(Records excerpted from a collection)
-=-=-=-=-

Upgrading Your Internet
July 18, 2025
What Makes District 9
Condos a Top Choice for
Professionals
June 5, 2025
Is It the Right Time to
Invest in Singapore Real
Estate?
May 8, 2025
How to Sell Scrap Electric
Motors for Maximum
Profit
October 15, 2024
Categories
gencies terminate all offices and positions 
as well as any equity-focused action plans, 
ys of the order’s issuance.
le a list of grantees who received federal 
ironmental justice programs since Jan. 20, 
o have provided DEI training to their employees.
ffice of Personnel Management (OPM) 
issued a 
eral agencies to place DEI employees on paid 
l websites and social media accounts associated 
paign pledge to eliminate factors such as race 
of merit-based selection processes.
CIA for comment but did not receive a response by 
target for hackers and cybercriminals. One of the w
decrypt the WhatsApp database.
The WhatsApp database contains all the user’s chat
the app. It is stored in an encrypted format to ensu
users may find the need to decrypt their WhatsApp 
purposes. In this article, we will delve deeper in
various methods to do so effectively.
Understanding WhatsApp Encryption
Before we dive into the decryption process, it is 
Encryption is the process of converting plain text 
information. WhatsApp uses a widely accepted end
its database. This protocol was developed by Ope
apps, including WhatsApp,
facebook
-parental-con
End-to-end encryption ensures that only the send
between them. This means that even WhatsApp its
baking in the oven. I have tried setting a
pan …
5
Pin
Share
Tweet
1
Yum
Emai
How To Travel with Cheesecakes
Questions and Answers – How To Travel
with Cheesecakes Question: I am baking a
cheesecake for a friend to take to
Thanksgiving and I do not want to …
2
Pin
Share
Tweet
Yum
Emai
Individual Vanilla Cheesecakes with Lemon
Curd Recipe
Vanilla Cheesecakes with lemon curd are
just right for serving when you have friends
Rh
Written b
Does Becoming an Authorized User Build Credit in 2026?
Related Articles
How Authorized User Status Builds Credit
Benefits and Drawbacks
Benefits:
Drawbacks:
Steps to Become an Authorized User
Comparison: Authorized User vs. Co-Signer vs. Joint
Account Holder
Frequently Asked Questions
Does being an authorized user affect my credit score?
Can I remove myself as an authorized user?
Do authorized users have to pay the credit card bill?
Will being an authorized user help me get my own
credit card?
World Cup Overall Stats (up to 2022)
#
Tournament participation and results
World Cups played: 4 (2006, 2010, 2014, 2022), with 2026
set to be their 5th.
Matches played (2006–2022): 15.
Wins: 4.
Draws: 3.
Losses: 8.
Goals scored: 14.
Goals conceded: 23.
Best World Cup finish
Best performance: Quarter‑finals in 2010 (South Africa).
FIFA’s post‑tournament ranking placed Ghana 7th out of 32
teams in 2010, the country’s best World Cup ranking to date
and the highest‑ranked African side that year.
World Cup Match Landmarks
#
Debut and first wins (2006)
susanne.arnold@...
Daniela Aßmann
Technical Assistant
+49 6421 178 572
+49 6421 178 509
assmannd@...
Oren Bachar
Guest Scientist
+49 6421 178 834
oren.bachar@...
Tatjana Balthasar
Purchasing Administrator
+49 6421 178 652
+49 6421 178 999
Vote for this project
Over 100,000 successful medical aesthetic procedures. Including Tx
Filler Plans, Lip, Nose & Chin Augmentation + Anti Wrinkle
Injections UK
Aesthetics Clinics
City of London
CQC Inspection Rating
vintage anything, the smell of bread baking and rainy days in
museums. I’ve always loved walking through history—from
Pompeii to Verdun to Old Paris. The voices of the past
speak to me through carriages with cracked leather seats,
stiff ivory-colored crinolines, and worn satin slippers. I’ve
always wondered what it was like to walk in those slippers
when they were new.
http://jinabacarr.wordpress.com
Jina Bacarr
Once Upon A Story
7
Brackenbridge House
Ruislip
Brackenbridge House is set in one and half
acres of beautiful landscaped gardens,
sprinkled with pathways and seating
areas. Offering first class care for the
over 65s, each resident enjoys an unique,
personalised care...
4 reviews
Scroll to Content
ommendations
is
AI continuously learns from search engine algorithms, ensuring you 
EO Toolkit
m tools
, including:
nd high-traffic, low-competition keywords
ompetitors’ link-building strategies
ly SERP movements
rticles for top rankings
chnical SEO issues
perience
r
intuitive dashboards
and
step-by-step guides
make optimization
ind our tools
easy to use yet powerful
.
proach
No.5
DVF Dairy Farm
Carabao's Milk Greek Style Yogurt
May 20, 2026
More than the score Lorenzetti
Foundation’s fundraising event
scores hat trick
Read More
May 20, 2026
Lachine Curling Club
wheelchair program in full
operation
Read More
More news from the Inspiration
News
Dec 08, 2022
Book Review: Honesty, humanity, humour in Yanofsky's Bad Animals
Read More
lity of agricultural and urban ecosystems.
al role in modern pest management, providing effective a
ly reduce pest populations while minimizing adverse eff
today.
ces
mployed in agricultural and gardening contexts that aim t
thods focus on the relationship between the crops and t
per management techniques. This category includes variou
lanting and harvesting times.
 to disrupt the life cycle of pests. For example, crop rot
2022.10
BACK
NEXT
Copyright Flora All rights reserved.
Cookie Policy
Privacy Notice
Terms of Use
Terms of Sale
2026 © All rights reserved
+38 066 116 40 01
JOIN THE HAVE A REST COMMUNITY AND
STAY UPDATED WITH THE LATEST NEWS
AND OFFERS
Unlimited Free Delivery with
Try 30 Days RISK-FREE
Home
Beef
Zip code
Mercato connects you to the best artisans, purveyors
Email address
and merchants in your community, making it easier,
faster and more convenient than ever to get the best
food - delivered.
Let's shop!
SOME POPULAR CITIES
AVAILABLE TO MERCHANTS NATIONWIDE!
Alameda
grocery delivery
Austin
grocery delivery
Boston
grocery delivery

-=-=-=-=-

▶ **Exercise aim**
Which lines of the records contain the word "Travel"? Copy each of them.

▶ **Task response**
How To Travel with Cheesecakes
Questions and Answers – How To Travel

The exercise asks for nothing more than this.